__Task brief__. Among the records below, find each line containing the word "quali" and copy it.
· · · · · · ·
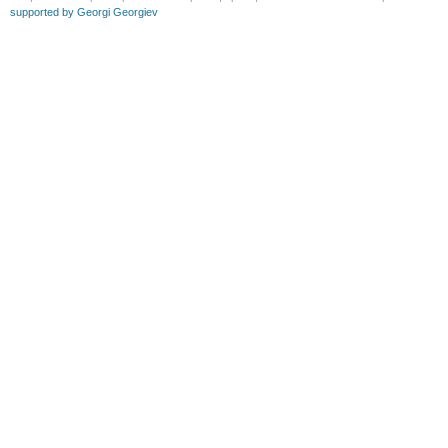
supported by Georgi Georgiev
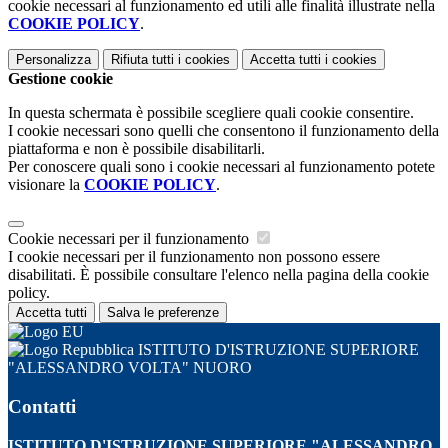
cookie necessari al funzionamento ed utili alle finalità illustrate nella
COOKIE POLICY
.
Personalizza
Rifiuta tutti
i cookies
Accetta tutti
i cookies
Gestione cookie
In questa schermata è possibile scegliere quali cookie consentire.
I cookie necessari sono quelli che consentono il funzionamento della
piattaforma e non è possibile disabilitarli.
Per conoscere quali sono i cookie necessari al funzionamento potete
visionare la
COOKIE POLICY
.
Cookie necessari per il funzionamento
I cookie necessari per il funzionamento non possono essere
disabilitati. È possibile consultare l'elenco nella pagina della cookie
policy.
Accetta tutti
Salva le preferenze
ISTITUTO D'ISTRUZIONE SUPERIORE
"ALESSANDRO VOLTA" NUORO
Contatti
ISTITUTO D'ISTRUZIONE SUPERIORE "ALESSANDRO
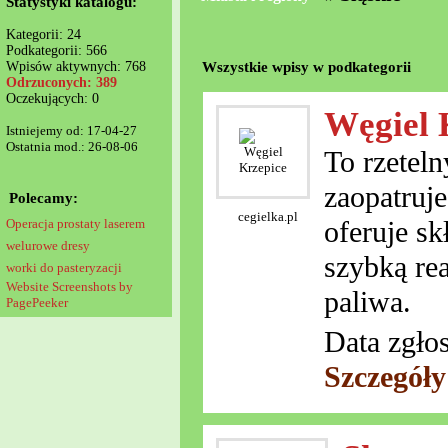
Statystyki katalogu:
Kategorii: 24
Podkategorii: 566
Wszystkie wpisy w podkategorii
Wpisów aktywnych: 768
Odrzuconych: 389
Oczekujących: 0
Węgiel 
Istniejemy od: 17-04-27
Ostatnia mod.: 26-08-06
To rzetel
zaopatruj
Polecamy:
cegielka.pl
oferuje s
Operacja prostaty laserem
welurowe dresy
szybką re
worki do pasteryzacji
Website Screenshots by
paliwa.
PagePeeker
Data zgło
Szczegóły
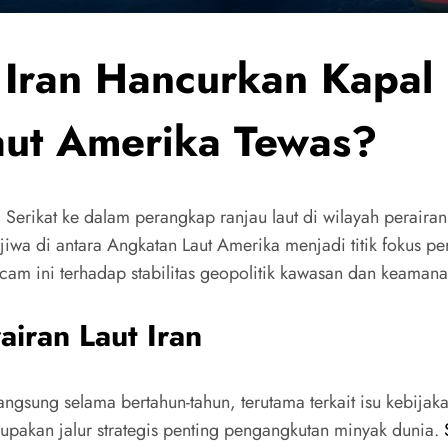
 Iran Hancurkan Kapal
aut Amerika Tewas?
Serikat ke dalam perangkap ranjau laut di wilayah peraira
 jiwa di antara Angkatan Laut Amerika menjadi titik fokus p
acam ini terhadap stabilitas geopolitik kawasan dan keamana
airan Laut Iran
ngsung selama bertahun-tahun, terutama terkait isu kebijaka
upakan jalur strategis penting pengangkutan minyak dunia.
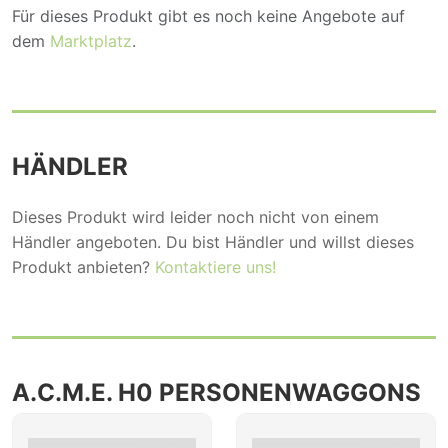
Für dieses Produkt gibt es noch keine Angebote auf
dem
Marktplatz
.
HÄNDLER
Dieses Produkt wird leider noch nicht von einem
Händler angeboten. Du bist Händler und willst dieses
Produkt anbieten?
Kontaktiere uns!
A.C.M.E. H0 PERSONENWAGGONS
· · · · · · ·
__Written reply__.
In questa schermata è possibile scegliere quali cookie consentire.
Per conoscere quali sono i cookie necessari al funzionamento potete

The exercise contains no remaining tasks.